▶ **TO DO**:
Among the entries below, find the lines with "button" and copy them.

▶ **MATERIAL SHOWN**:
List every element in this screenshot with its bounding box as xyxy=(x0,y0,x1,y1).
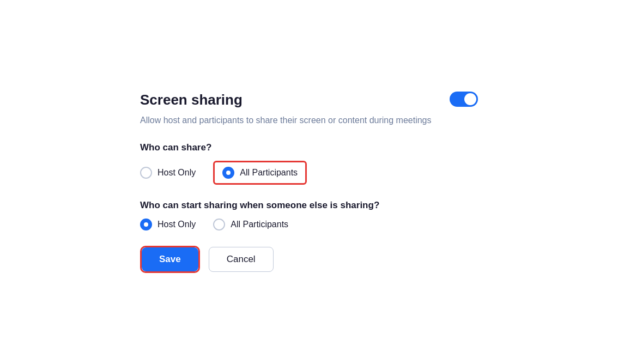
toggle-knob xyxy=(464,93,476,105)
who-can-start-radio-group: Host Only All Participants xyxy=(140,219,478,230)
radio-circle-all-participants-1 xyxy=(222,167,234,179)
screen-sharing-toggle[interactable] xyxy=(450,92,478,107)
radio-label-all-participants-2: All Participants xyxy=(231,220,288,229)
save-button-wrapper: Save xyxy=(140,246,200,273)
who-can-share-section: Who can share? Host Only All Participant… xyxy=(140,142,478,185)
radio-circle-all-participants-2 xyxy=(213,219,225,230)
cancel-button[interactable]: Cancel xyxy=(209,247,274,272)
who-can-share-all-participants[interactable]: All Participants xyxy=(213,161,307,185)
radio-label-host-only-2: Host Only xyxy=(157,220,196,229)
who-can-share-label: Who can share? xyxy=(140,142,478,153)
radio-circle-host-only-1 xyxy=(140,167,152,179)
radio-label-all-participants-1: All Participants xyxy=(240,168,298,178)
section-description: Allow host and participants to share the… xyxy=(140,114,478,127)
who-can-start-all-participants[interactable]: All Participants xyxy=(213,219,288,230)
button-row: Save Cancel xyxy=(140,246,478,273)
who-can-start-section: Who can start sharing when someone else … xyxy=(140,200,478,230)
page-title: Screen sharing xyxy=(140,92,478,108)
who-can-start-label: Who can start sharing when someone else … xyxy=(140,200,478,211)
who-can-start-host-only[interactable]: Host Only xyxy=(140,219,196,230)
save-button[interactable]: Save xyxy=(142,247,198,271)
radio-circle-host-only-2 xyxy=(140,219,152,230)
who-can-share-host-only[interactable]: Host Only xyxy=(140,167,196,179)
who-can-share-radio-group: Host Only All Participants xyxy=(140,161,478,185)
radio-label-host-only-1: Host Only xyxy=(157,168,196,178)
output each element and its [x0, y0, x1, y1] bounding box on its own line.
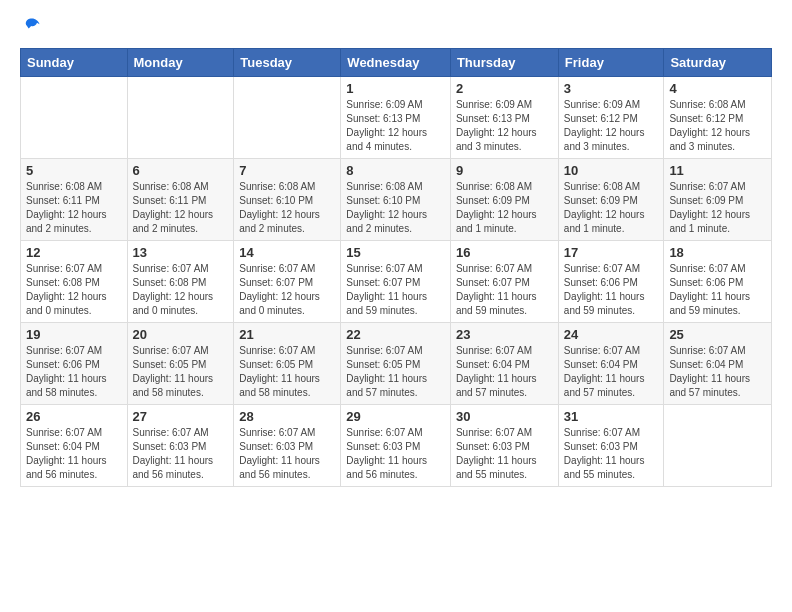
calendar-cell: 2Sunrise: 6:09 AM Sunset: 6:13 PM Daylig… — [450, 77, 558, 159]
calendar-cell: 18Sunrise: 6:07 AM Sunset: 6:06 PM Dayli… — [664, 241, 772, 323]
calendar-week-row: 26Sunrise: 6:07 AM Sunset: 6:04 PM Dayli… — [21, 405, 772, 487]
weekday-header-wednesday: Wednesday — [341, 49, 451, 77]
calendar-cell: 4Sunrise: 6:08 AM Sunset: 6:12 PM Daylig… — [664, 77, 772, 159]
calendar-cell: 3Sunrise: 6:09 AM Sunset: 6:12 PM Daylig… — [558, 77, 664, 159]
calendar-table: SundayMondayTuesdayWednesdayThursdayFrid… — [20, 48, 772, 487]
weekday-header-tuesday: Tuesday — [234, 49, 341, 77]
day-info: Sunrise: 6:07 AM Sunset: 6:05 PM Dayligh… — [239, 344, 335, 400]
day-number: 22 — [346, 327, 445, 342]
calendar-cell: 20Sunrise: 6:07 AM Sunset: 6:05 PM Dayli… — [127, 323, 234, 405]
day-info: Sunrise: 6:07 AM Sunset: 6:07 PM Dayligh… — [456, 262, 553, 318]
day-info: Sunrise: 6:08 AM Sunset: 6:12 PM Dayligh… — [669, 98, 766, 154]
day-number: 31 — [564, 409, 659, 424]
day-number: 28 — [239, 409, 335, 424]
logo-bird-icon — [22, 16, 42, 36]
day-info: Sunrise: 6:07 AM Sunset: 6:05 PM Dayligh… — [346, 344, 445, 400]
day-number: 8 — [346, 163, 445, 178]
day-info: Sunrise: 6:08 AM Sunset: 6:10 PM Dayligh… — [346, 180, 445, 236]
day-number: 14 — [239, 245, 335, 260]
day-number: 7 — [239, 163, 335, 178]
calendar-cell: 7Sunrise: 6:08 AM Sunset: 6:10 PM Daylig… — [234, 159, 341, 241]
calendar-cell: 22Sunrise: 6:07 AM Sunset: 6:05 PM Dayli… — [341, 323, 451, 405]
calendar-cell: 31Sunrise: 6:07 AM Sunset: 6:03 PM Dayli… — [558, 405, 664, 487]
weekday-header-sunday: Sunday — [21, 49, 128, 77]
calendar-cell: 19Sunrise: 6:07 AM Sunset: 6:06 PM Dayli… — [21, 323, 128, 405]
calendar-week-row: 12Sunrise: 6:07 AM Sunset: 6:08 PM Dayli… — [21, 241, 772, 323]
day-number: 11 — [669, 163, 766, 178]
day-number: 5 — [26, 163, 122, 178]
calendar-cell: 12Sunrise: 6:07 AM Sunset: 6:08 PM Dayli… — [21, 241, 128, 323]
day-number: 9 — [456, 163, 553, 178]
day-info: Sunrise: 6:07 AM Sunset: 6:03 PM Dayligh… — [133, 426, 229, 482]
calendar-cell: 17Sunrise: 6:07 AM Sunset: 6:06 PM Dayli… — [558, 241, 664, 323]
day-number: 29 — [346, 409, 445, 424]
day-info: Sunrise: 6:07 AM Sunset: 6:03 PM Dayligh… — [456, 426, 553, 482]
calendar-cell: 1Sunrise: 6:09 AM Sunset: 6:13 PM Daylig… — [341, 77, 451, 159]
calendar-cell: 26Sunrise: 6:07 AM Sunset: 6:04 PM Dayli… — [21, 405, 128, 487]
day-number: 15 — [346, 245, 445, 260]
day-info: Sunrise: 6:09 AM Sunset: 6:13 PM Dayligh… — [456, 98, 553, 154]
logo — [20, 16, 42, 36]
calendar-cell: 28Sunrise: 6:07 AM Sunset: 6:03 PM Dayli… — [234, 405, 341, 487]
calendar-cell: 23Sunrise: 6:07 AM Sunset: 6:04 PM Dayli… — [450, 323, 558, 405]
calendar-cell: 8Sunrise: 6:08 AM Sunset: 6:10 PM Daylig… — [341, 159, 451, 241]
calendar-cell: 15Sunrise: 6:07 AM Sunset: 6:07 PM Dayli… — [341, 241, 451, 323]
day-number: 25 — [669, 327, 766, 342]
day-info: Sunrise: 6:09 AM Sunset: 6:12 PM Dayligh… — [564, 98, 659, 154]
day-info: Sunrise: 6:07 AM Sunset: 6:07 PM Dayligh… — [239, 262, 335, 318]
day-number: 2 — [456, 81, 553, 96]
day-info: Sunrise: 6:07 AM Sunset: 6:06 PM Dayligh… — [26, 344, 122, 400]
day-info: Sunrise: 6:07 AM Sunset: 6:07 PM Dayligh… — [346, 262, 445, 318]
calendar-cell: 24Sunrise: 6:07 AM Sunset: 6:04 PM Dayli… — [558, 323, 664, 405]
calendar-cell: 27Sunrise: 6:07 AM Sunset: 6:03 PM Dayli… — [127, 405, 234, 487]
day-number: 19 — [26, 327, 122, 342]
day-info: Sunrise: 6:07 AM Sunset: 6:06 PM Dayligh… — [564, 262, 659, 318]
day-info: Sunrise: 6:08 AM Sunset: 6:11 PM Dayligh… — [26, 180, 122, 236]
calendar-cell — [234, 77, 341, 159]
calendar-cell: 21Sunrise: 6:07 AM Sunset: 6:05 PM Dayli… — [234, 323, 341, 405]
day-number: 21 — [239, 327, 335, 342]
day-number: 20 — [133, 327, 229, 342]
day-info: Sunrise: 6:07 AM Sunset: 6:08 PM Dayligh… — [133, 262, 229, 318]
day-number: 6 — [133, 163, 229, 178]
weekday-header-saturday: Saturday — [664, 49, 772, 77]
calendar-cell — [127, 77, 234, 159]
day-info: Sunrise: 6:08 AM Sunset: 6:09 PM Dayligh… — [456, 180, 553, 236]
weekday-header-friday: Friday — [558, 49, 664, 77]
day-info: Sunrise: 6:09 AM Sunset: 6:13 PM Dayligh… — [346, 98, 445, 154]
day-number: 10 — [564, 163, 659, 178]
day-info: Sunrise: 6:07 AM Sunset: 6:03 PM Dayligh… — [346, 426, 445, 482]
day-number: 24 — [564, 327, 659, 342]
day-number: 30 — [456, 409, 553, 424]
calendar-cell: 10Sunrise: 6:08 AM Sunset: 6:09 PM Dayli… — [558, 159, 664, 241]
day-number: 17 — [564, 245, 659, 260]
day-info: Sunrise: 6:07 AM Sunset: 6:05 PM Dayligh… — [133, 344, 229, 400]
calendar-week-row: 1Sunrise: 6:09 AM Sunset: 6:13 PM Daylig… — [21, 77, 772, 159]
calendar-cell — [21, 77, 128, 159]
day-number: 13 — [133, 245, 229, 260]
calendar-week-row: 19Sunrise: 6:07 AM Sunset: 6:06 PM Dayli… — [21, 323, 772, 405]
day-number: 18 — [669, 245, 766, 260]
day-info: Sunrise: 6:07 AM Sunset: 6:03 PM Dayligh… — [239, 426, 335, 482]
header — [20, 16, 772, 36]
weekday-header-monday: Monday — [127, 49, 234, 77]
weekday-header-row: SundayMondayTuesdayWednesdayThursdayFrid… — [21, 49, 772, 77]
calendar-cell: 5Sunrise: 6:08 AM Sunset: 6:11 PM Daylig… — [21, 159, 128, 241]
day-number: 26 — [26, 409, 122, 424]
calendar-cell: 13Sunrise: 6:07 AM Sunset: 6:08 PM Dayli… — [127, 241, 234, 323]
calendar-cell: 29Sunrise: 6:07 AM Sunset: 6:03 PM Dayli… — [341, 405, 451, 487]
day-number: 12 — [26, 245, 122, 260]
day-info: Sunrise: 6:08 AM Sunset: 6:11 PM Dayligh… — [133, 180, 229, 236]
day-info: Sunrise: 6:07 AM Sunset: 6:04 PM Dayligh… — [669, 344, 766, 400]
day-info: Sunrise: 6:08 AM Sunset: 6:10 PM Dayligh… — [239, 180, 335, 236]
calendar-cell: 11Sunrise: 6:07 AM Sunset: 6:09 PM Dayli… — [664, 159, 772, 241]
day-number: 3 — [564, 81, 659, 96]
day-info: Sunrise: 6:07 AM Sunset: 6:04 PM Dayligh… — [564, 344, 659, 400]
calendar-cell: 25Sunrise: 6:07 AM Sunset: 6:04 PM Dayli… — [664, 323, 772, 405]
calendar-week-row: 5Sunrise: 6:08 AM Sunset: 6:11 PM Daylig… — [21, 159, 772, 241]
calendar-cell: 30Sunrise: 6:07 AM Sunset: 6:03 PM Dayli… — [450, 405, 558, 487]
day-info: Sunrise: 6:07 AM Sunset: 6:04 PM Dayligh… — [456, 344, 553, 400]
weekday-header-thursday: Thursday — [450, 49, 558, 77]
day-number: 16 — [456, 245, 553, 260]
day-info: Sunrise: 6:07 AM Sunset: 6:03 PM Dayligh… — [564, 426, 659, 482]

▶ **ANSWER TO THE PROBLEM**:
save-button-wrapper: Save xyxy=(140,246,200,273)
cancel-button[interactable]: Cancel xyxy=(209,247,274,272)
button-row: Save Cancel xyxy=(140,246,478,273)
save-button[interactable]: Save xyxy=(142,247,198,271)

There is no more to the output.